History repeats itself

THE phrase “history repeats itself” is often over-used as an everyday cliché, but no attention is given to its implications.

THE phrase “history repeats itself” is often over-used as an everyday cliché, but no attention is given to its implications.

History provides lessons that very few fail to learn from. History could be used to prevent calamities when antecedents of known previous events come into play. Not all history that repeats itself is destructive, but sometimes it enriches human endeavours by providing positive lessons to learn from.

In all the social spheres that can be affected by history, politics comes down as the one that is most susceptible to the unfavourable replays of history. Having said so, politicians and those who influence politics never learn from this basic knowledge.

As a result there have been a number of political blunders that history has repeated with accuracy, similarity and with chilling effect.

Zimbabweans are not any different from others as they continue to be revisited by haunting historical events. Currently, history seems to be playing déjà vu tricks on the people with the indigenous African state reliving the scourge of fascism and dictatorship.

Benito Mussolini and Adolf Hitler would be happy to see effectiveness of their protégé in enforcing their dictatorial excesses.

In the words of Stanley G Payne, “fascism is a form of revolutionary ultra-nationalism for a national rebirth that is based on a primarily vitalist philosophy, is structured on extreme elitism, mass mobilisation and the Fuhrerprinzip (leader principles).

It glorifies violence as both ends and means, and tends to normalise war and military virtues”. This seems to define someone we all know.

Germany and Italy started the modern version of fascism around 1914, some 10 years before President Robert Mugabe’s birth. Although Hitler’s and Mussolini’s fascist states were dealt a crushing blow through defeat in World War II, neo-fascism survives.

Neo-fascists occasionally rear their bigoted heads and cause untold despondence. In a fashion smacking of history repeating itself, a benign version of the phenomenon has established itself in the midst of Zimbabwe’s meek people.

Mugabe hinted that those who likened him to Hitler should not feel disappointed if he accepted to be 10 times the Nazi madman.

Mugabe accepted the Nazi tag in an effort to stress to the West that the gains of the agrarian revolution would never be reversed even at the whims of imperialists.

By accepting the Hitler tag, Mugabe became the man who cuts off his nose to spite his face. That was a needlessly self-destructive over-reaction to a small problem. This destroyed his character and reinforced the belief that history was repeating itself through the resurgence of a black Hitler with greater fascist tendencies.

Naturally people started drawing parallels between Mugabe and Hitler. His characteristic moustache did nothing to help his battered image. Events in Zimbabwe were scrutinised and comparisons were made with what went on in Nazi Germany. It was concluded that Mugabe practised an authoritarian type of rule that was punctuated with calls for unparalleled nationalism.
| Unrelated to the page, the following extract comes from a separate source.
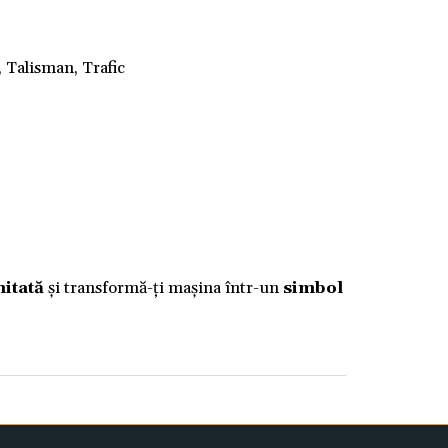
, Talisman, Trafic
mitată
și transformă-ți mașina într-un
simbol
His party organised villagers into structures that gave his party an artificial stranglehold driven by the people’s fear; just like the Nazi did. The rallying calls centred on the gains of the struggle and the revolution had undisputed similarities with Hitler’s Mein Kamp.
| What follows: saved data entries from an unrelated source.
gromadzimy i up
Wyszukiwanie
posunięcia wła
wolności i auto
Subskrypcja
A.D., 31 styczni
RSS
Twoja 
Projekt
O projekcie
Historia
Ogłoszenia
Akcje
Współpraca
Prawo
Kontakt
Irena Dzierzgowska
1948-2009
Zimbabwe’s flamboyant parades of massed supporters for Mugabe’s pleasure enforced the sadistic discipline seen in Nazi and North Korean displays. Zimbabwe’s armed forces have been turned into Mugabe’s personal property in his capacity of Commander-in-Chief.

Generals have been made out of party supporters while career soldiers have been turned into village party operatives. Mugabe’s generals all bleat senselessly as the likes of Hermann Goering, Joseph Goebbels and Heinrich Himmler used to in Hitler’s vicinity.
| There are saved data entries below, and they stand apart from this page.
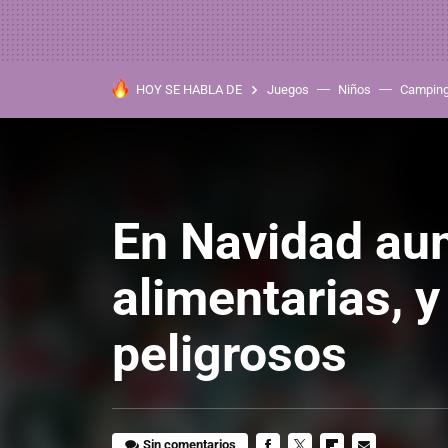
HOY SE HABLA DE
Juegos
Niños
Campin
En Navidad aum
alimentarias, 
peligrosos
Sin comentarios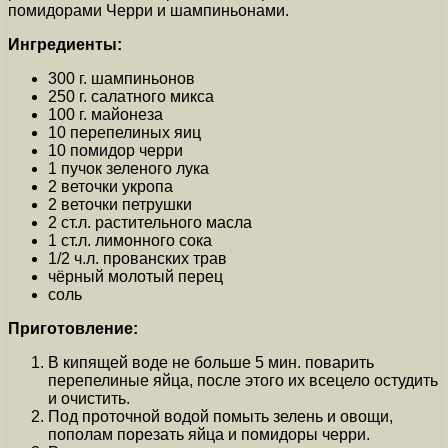
помидорами Черри и шампиньонами.
Ингредиенты:
300 г. шампиньонов
250 г. салатного микса
100 г. майонеза
10 перепелиных яиц
10 помидор черри
1 пучок зеленого лука
2 веточки укропа
2 веточки петрушки
2 ст.л. растительного масла
1 ст.л. лимонного сока
1/2 ч.л. прованских трав
чёрный молотый перец
соль
Приготовление:
В кипящей воде не больше 5 мин. поварить
перепелиные яйца, после этого их всецело остудить
и очистить.
Под проточной водой помыть зелень и овощи,
пополам порезать яйца и помидоры черри.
Mugabe relies upon the ruthlessness of the secret service to silence his detractors. In similar fashion, the Nazis stifled the voices of the people using storm troopers. History cannot repeat itself word for word, yet the Nazi’s SS and Mugabe’s secret service bear total resemblance. Hitler dreamt of a thousand year-Reich and Mugabe dreams of an eternity in the helms of a subdued nation.

Hitler did not love Jews. He sent them to extermination camps in Auschwitz and Treblinka, among many others. Mugabe could not hide his dislike for the same. At one time he had to apologise for accusing some people for being “as hard-hearted as Jews”.

While he did not go the extra mile to commit a holocaustic murder in the fashion of his mentor, he managed to hone his murderous skills on the people of Matabeleland and the Midlands using his North Korean trained Gukurahundists. That was history repeating itself with Zanu ably doing what the Nazi did.

The rise of the neo-Nazis is being appeased as heroic anti-imperialism in capitals of the world with similar designs. World War II axis powers have been reincarnated as the axis of evil.

Hitler has his incarnate roaming the globe in chase of audiences. The apprentice is now a journeyman and is busy seeking alms and arms.